- REQUIRED ACTION -
In the records below, find each line with the word "electrónico" and copy it.

- EXCERPTED RECORDS -
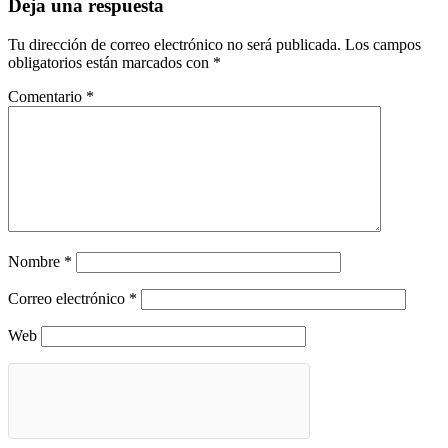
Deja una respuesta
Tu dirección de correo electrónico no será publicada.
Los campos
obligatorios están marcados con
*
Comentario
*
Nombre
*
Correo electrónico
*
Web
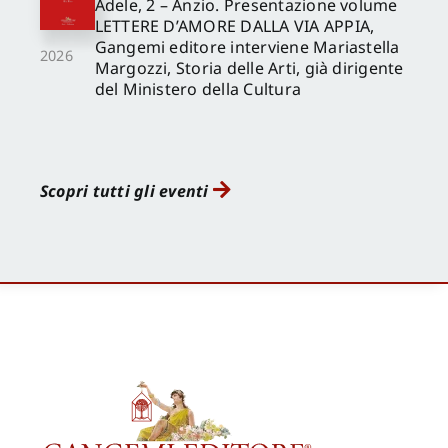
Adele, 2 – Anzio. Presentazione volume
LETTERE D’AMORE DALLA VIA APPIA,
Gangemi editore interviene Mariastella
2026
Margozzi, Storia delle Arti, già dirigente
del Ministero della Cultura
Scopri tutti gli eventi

- ANSWER SPACE -
Tu dirección de correo electrónico no será publicada.
Correo electrónico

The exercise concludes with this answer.